[Stored data]
%%

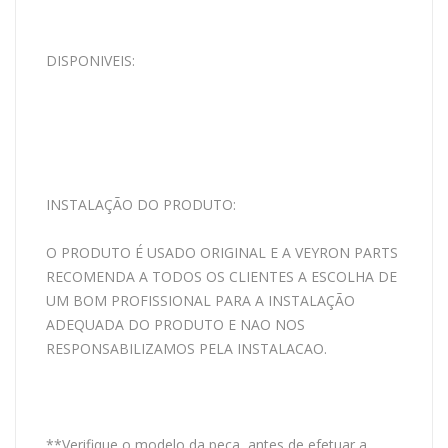
DISPONIVEIS:
INSTALAÇÃO DO PRODUTO:
O PRODUTO É USADO ORIGINAL E A VEYRON PARTS
RECOMENDA A TODOS OS CLIENTES A ESCOLHA DE
UM BOM PROFISSIONAL PARA A INSTALAÇÃO
ADEQUADA DO PRODUTO E NAO NOS
RESPONSABILIZAMOS PELA INSTALACAO.
**Verifique o modelo da peça, antes de efetuar a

%%

TASK REQUIREMENTS :: Leaving images out, please output every line of the data exactly.

THE COMPLETED TASK ::
DISPONIVEIS:
INSTALAÇÃO DO PRODUTO:
O PRODUTO É USADO ORIGINAL E A VEYRON PARTS
RECOMENDA A TODOS OS CLIENTES A ESCOLHA DE
UM BOM PROFISSIONAL PARA A INSTALAÇÃO
ADEQUADA DO PRODUTO E NAO NOS
RESPONSABILIZAMOS PELA INSTALACAO.
**Verifique o modelo da peça, antes de efetuar a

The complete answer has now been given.